1.Bölüm: Yerimi Bilmem


Mor ve Ötesi - Araf


"Giydiğimiz kıyafet kimliğimizi oluşturmaz."



08.09.2003

(İstanbul)

   Küçük Peri babasının ona aldığı, annesine benzeyen uzun sarı saçlı bebeğinin saçlarını nazik bir şekilde tarıyordu.
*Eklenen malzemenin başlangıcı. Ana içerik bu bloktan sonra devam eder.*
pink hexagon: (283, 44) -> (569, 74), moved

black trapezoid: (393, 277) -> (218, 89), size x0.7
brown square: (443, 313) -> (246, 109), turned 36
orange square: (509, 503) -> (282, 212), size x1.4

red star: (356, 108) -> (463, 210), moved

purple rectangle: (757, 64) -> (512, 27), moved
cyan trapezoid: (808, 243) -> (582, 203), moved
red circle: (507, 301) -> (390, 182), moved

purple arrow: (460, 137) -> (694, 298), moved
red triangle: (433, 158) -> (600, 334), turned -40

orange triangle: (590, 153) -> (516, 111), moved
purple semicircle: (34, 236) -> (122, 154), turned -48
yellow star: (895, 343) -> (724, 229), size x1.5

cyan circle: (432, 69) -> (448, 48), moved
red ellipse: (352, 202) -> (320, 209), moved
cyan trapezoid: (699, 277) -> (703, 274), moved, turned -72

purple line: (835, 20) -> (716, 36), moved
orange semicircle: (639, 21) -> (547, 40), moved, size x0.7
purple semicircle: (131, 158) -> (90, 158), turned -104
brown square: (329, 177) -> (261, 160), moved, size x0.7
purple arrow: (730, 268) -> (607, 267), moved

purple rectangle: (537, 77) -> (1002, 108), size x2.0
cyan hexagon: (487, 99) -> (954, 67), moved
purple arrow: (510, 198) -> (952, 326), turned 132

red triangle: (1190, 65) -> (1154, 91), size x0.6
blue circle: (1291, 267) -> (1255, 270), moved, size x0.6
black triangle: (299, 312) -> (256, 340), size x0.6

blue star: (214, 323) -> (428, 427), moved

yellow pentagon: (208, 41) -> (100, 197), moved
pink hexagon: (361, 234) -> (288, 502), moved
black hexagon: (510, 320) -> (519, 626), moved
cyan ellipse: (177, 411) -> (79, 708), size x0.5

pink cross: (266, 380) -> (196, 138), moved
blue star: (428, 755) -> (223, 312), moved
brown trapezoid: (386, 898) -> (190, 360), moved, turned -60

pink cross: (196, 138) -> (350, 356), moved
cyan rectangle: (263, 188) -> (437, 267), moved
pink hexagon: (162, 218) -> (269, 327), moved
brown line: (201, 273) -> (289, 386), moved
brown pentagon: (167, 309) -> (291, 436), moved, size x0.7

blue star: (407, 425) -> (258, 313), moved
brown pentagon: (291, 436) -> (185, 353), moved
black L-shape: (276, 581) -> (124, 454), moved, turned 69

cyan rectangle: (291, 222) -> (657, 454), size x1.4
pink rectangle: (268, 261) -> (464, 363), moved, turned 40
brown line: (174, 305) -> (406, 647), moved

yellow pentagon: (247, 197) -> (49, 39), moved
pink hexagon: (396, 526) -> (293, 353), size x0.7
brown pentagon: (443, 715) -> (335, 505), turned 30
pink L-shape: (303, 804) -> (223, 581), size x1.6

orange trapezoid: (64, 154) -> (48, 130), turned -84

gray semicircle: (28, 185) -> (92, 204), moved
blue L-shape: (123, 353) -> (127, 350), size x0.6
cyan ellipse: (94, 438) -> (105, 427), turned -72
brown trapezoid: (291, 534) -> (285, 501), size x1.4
Tıpkı annesinin onu incitmeden yaptığı gibi... Küçük Peri'nin gözleri güzel bebeğinin saçlarını nazikçe tararken aynı zamanda başucunda duran saatteydi. Saate bakıp saatin kaç olduğunu bilemezdi. Fakat babası ona öğretmişti‚ büyük çubuk en baştaki yere küçük çubuk ise en alttaki sayının yanındaki sayıya denk gelirse akşam yemeği vakti gelmiş demekti. Saat tam bu şekil olduğunda babası işten dönmüş‚ akşam yemeği vakti gelmiş ve annesi onu akşam yemeği için haber vermiş olması gerekiyordu. Fakat büyük çubuk en baştaki sayıyı biraz geçmiş olmasına rağmen annesi gelmemişti. Küçük Peri‚ bebeğini yatağına bırakıp üstünü de örttükten sonra ufak adımlarla odasından çıkıp mutfağa doğru ilerledi. Anne ve babası mutfak masasında büyük bir ciddiyetle konuşuyorlardı. Peri anne ve babasının baş başa kalmak istediklerini düşünüp kıkırdadı. Gülmesinden çıkan sesi bastırmak için elini ağzına götürmüştü ama babası onu çoktan fark etmişti.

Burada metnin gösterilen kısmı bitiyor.